*** Stored data Section Begins ***

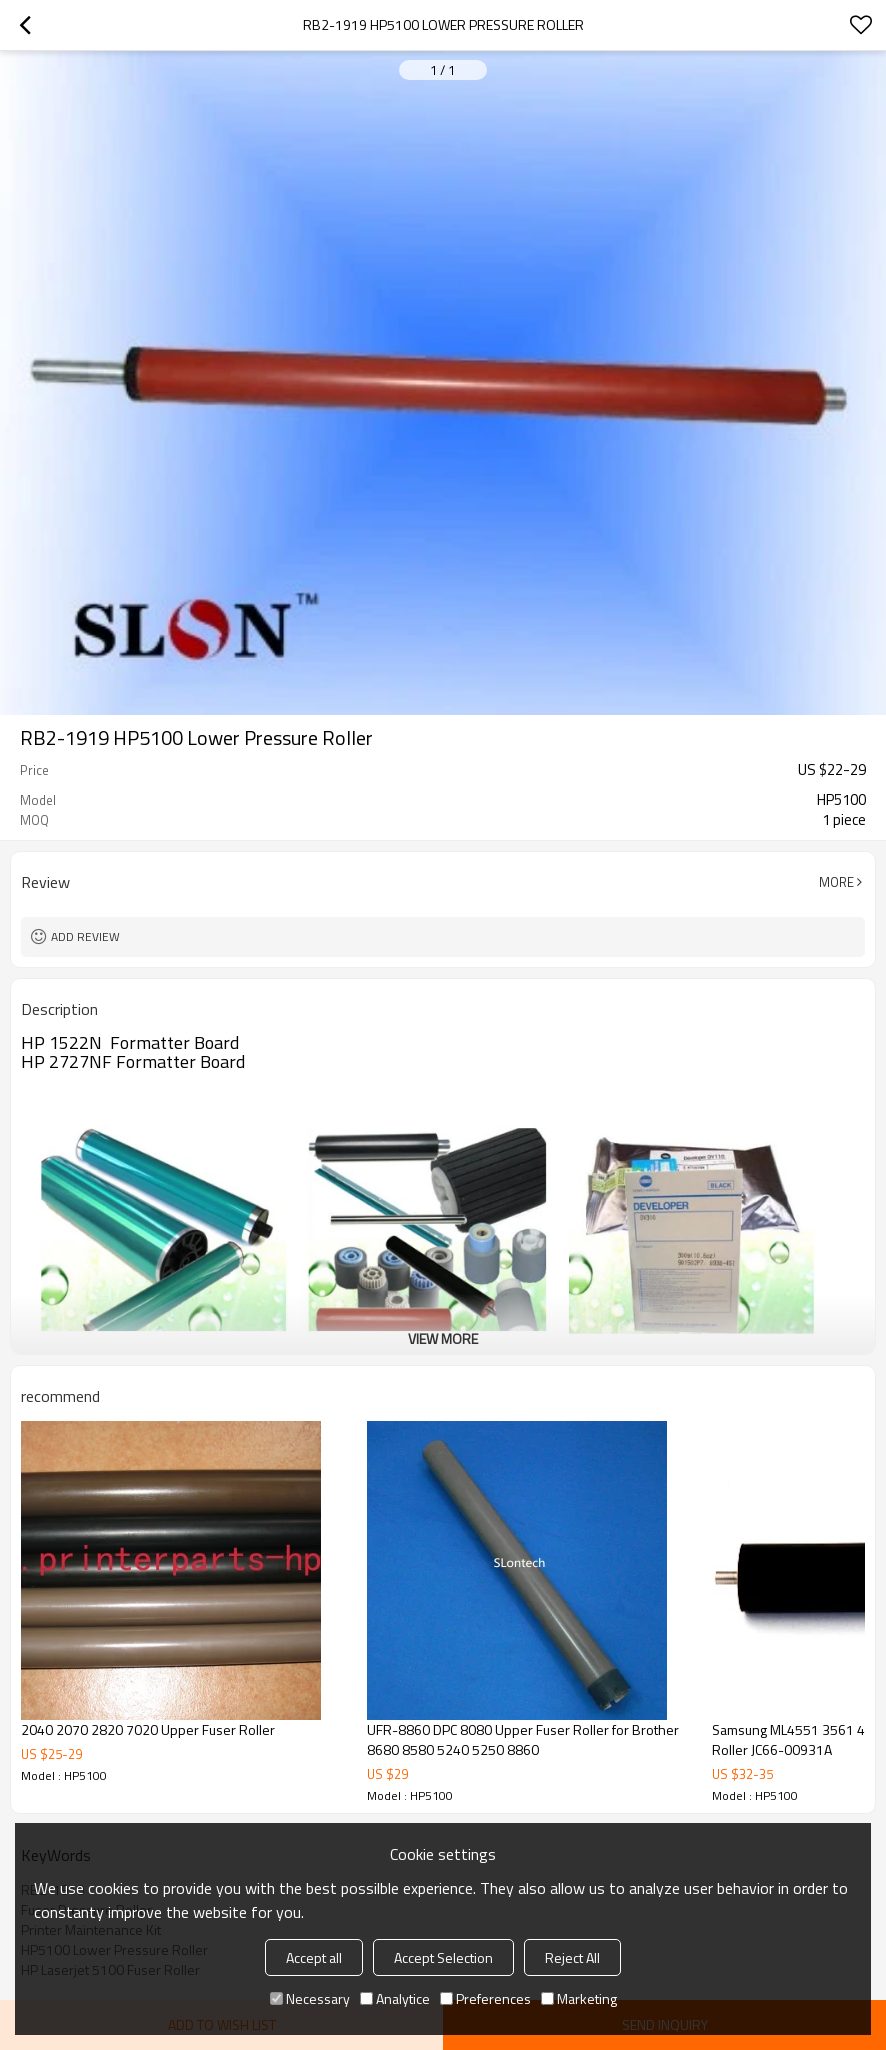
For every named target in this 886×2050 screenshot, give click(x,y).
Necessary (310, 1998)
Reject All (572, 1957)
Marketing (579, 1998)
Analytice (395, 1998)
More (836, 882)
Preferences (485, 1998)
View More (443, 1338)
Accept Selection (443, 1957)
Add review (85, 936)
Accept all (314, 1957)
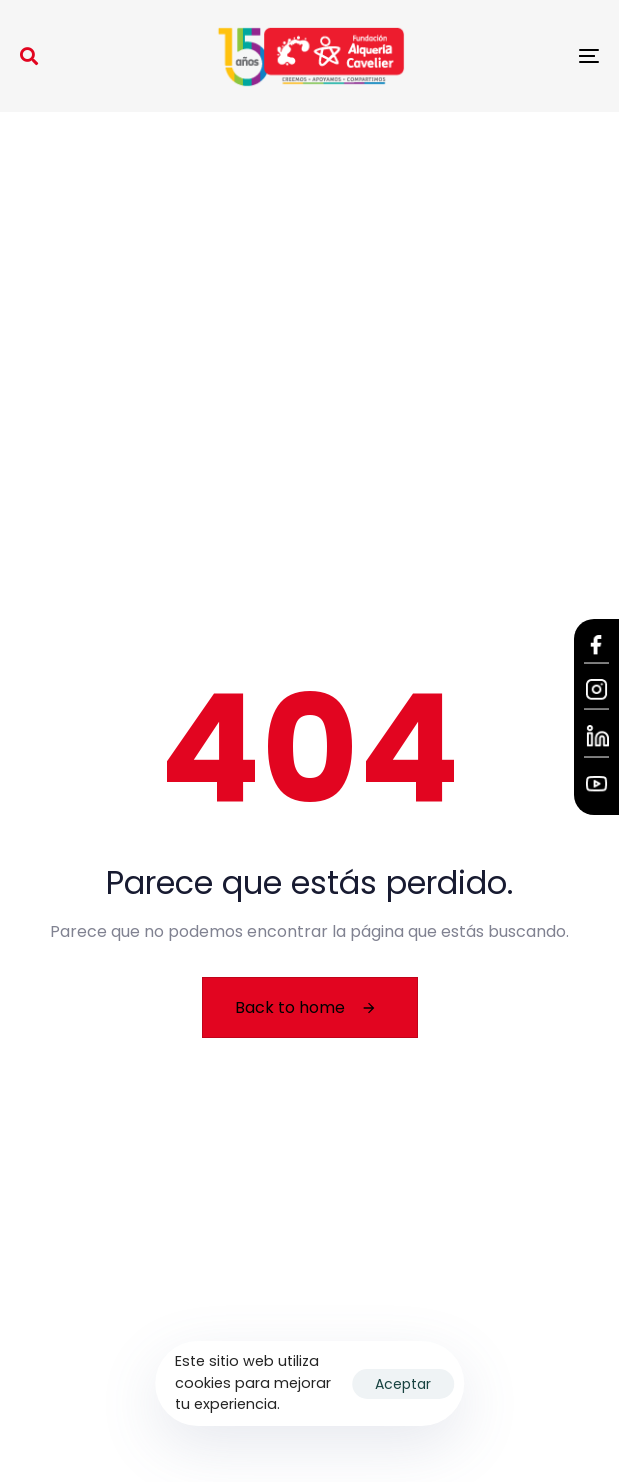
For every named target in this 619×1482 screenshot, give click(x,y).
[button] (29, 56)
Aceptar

*** Stored data Section Ends ***

**Activity**
Count the lines in the records above that contain the word "target", and give only the number.

**Answer box**
2